> **Work required**: Give the total of lines holding the word "Reserveren" in the records below, and nothing else.

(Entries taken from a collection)

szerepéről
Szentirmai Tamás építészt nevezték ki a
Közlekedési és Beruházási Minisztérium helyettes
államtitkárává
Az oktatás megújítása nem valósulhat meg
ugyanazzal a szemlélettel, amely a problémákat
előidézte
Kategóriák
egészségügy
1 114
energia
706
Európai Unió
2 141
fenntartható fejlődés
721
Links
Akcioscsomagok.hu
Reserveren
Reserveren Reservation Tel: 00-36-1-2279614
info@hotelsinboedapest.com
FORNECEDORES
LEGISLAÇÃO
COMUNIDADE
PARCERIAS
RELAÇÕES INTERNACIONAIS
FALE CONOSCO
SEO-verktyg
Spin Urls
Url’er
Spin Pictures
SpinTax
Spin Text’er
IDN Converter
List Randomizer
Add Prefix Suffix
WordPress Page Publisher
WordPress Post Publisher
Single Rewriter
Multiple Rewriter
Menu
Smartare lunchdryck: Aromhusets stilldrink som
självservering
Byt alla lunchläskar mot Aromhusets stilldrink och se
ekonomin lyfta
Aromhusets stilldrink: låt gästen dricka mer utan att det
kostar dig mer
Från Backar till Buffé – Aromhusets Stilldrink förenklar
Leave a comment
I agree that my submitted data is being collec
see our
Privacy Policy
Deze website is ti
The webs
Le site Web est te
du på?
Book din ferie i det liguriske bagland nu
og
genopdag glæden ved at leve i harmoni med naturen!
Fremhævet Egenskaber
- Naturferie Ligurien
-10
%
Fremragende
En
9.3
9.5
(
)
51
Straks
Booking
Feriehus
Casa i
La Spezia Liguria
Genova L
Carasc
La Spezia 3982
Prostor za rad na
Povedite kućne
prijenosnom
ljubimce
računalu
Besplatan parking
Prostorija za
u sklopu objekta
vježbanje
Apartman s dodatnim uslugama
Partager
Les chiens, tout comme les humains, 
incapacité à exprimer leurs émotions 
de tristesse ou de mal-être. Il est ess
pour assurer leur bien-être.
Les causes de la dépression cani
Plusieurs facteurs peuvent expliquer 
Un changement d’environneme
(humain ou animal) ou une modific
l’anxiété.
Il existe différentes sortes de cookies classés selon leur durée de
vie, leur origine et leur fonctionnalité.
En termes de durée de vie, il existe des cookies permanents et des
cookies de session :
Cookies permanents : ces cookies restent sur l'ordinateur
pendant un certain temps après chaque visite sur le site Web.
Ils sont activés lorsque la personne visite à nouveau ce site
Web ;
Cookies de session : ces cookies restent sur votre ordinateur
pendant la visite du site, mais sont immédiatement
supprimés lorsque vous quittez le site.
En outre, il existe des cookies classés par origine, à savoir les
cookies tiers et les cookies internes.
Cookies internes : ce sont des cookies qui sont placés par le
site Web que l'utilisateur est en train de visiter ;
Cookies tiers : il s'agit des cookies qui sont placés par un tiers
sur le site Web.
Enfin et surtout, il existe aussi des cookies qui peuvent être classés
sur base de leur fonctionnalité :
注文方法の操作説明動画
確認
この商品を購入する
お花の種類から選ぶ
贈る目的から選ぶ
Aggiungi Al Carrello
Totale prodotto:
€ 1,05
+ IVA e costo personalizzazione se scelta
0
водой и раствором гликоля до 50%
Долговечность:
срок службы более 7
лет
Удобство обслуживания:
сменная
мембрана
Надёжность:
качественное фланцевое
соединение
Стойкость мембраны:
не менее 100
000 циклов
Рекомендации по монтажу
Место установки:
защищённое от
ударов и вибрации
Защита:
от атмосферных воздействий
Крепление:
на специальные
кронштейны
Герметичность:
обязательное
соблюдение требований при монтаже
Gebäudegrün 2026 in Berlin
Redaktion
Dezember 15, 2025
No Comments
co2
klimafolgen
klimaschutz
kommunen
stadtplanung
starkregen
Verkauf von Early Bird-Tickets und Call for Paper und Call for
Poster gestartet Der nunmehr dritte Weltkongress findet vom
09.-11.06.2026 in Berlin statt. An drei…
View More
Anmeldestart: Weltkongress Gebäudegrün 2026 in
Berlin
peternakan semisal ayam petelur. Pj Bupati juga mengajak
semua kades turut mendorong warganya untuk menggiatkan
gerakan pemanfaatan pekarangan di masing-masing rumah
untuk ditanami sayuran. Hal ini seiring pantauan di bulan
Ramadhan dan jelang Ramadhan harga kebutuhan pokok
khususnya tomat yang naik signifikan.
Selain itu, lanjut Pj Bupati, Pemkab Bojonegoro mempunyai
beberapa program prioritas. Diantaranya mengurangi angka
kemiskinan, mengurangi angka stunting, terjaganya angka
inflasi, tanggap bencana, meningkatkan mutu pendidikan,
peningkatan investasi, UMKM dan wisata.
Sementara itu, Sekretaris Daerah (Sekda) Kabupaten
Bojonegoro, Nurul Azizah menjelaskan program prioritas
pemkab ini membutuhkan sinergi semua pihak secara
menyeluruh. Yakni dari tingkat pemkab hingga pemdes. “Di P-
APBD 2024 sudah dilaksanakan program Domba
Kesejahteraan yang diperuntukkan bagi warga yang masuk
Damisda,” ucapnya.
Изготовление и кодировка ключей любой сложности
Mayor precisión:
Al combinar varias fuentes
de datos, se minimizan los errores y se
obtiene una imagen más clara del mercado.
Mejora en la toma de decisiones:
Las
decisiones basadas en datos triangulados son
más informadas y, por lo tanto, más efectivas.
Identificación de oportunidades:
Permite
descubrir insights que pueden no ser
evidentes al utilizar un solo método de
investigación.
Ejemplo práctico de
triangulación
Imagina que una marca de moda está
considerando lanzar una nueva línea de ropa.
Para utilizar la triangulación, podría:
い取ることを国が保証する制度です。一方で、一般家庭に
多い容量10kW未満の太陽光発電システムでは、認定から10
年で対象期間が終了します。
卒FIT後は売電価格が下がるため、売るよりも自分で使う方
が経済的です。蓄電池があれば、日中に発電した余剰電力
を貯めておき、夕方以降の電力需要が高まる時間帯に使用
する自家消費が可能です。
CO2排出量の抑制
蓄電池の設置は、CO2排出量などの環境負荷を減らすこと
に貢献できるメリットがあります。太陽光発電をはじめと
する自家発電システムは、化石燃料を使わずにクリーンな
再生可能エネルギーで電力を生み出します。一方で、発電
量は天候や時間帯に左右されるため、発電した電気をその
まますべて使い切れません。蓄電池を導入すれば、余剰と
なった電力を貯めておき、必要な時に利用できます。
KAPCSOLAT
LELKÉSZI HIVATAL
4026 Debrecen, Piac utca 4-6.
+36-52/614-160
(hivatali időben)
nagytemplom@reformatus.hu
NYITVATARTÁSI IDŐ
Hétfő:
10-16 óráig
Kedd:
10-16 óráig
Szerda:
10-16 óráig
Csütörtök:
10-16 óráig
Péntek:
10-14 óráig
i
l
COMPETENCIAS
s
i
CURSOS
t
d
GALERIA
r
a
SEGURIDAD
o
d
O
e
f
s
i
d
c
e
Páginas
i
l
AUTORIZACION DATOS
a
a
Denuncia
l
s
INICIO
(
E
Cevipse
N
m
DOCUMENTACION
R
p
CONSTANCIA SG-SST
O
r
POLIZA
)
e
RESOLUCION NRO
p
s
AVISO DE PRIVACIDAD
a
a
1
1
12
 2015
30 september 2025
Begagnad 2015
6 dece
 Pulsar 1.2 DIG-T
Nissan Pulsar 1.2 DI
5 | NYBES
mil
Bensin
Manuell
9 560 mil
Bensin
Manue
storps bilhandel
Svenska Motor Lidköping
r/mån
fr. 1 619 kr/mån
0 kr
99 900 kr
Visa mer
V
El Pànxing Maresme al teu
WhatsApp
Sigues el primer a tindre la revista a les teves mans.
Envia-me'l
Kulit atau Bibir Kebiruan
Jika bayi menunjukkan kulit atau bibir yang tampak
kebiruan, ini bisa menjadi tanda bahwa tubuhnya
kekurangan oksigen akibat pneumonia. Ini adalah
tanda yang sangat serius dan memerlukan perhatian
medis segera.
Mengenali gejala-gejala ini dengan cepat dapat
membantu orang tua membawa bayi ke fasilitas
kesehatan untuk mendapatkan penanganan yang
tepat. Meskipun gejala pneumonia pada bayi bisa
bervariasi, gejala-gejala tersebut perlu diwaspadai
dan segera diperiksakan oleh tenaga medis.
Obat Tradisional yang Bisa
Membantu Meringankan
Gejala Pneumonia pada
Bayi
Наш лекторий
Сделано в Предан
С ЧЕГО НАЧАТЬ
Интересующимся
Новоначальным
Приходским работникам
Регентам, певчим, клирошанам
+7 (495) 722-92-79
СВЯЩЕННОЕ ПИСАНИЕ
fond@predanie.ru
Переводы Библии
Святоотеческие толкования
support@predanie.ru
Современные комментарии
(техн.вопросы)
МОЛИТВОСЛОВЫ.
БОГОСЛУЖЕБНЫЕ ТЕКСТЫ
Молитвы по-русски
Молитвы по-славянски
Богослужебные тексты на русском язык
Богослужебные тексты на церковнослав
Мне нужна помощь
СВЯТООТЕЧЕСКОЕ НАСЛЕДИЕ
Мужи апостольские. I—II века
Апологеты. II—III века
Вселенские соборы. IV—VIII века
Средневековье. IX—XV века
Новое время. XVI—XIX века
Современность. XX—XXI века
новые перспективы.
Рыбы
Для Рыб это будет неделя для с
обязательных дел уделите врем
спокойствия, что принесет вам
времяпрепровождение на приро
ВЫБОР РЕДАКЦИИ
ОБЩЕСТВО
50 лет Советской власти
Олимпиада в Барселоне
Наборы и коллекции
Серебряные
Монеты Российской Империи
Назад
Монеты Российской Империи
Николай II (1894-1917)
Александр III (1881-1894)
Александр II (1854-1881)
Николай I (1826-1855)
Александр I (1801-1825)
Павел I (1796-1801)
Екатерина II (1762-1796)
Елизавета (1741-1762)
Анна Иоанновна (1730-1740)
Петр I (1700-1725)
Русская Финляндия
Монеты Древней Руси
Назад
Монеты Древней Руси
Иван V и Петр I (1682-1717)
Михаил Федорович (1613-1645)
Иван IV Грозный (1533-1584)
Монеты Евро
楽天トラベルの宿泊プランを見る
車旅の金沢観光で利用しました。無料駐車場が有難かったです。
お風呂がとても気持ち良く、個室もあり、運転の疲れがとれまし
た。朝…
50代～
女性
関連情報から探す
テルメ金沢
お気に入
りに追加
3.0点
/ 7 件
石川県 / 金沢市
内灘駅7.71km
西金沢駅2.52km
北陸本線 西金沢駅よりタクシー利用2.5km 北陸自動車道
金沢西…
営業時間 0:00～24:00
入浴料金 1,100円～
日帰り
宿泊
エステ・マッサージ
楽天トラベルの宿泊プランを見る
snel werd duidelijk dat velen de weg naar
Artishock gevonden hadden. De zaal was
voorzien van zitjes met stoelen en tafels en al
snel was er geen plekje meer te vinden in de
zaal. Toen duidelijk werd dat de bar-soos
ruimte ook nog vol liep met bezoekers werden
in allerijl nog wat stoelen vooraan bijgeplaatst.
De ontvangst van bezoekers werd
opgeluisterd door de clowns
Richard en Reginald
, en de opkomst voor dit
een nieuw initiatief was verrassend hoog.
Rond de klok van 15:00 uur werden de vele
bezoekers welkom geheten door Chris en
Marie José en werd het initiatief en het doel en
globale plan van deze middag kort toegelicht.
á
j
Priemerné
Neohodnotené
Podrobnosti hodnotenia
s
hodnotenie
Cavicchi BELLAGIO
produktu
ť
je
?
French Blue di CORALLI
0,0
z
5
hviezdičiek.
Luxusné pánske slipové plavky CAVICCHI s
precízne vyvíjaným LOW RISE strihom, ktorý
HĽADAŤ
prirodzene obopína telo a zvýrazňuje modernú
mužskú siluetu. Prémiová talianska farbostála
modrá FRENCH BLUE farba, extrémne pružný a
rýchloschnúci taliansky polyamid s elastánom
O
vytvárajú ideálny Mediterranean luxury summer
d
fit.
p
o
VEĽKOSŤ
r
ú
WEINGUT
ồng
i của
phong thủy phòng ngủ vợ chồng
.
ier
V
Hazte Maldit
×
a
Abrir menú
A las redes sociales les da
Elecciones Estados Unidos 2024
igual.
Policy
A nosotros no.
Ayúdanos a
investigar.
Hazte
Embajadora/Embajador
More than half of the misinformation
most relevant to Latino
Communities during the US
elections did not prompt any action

> **Expected answer**: 2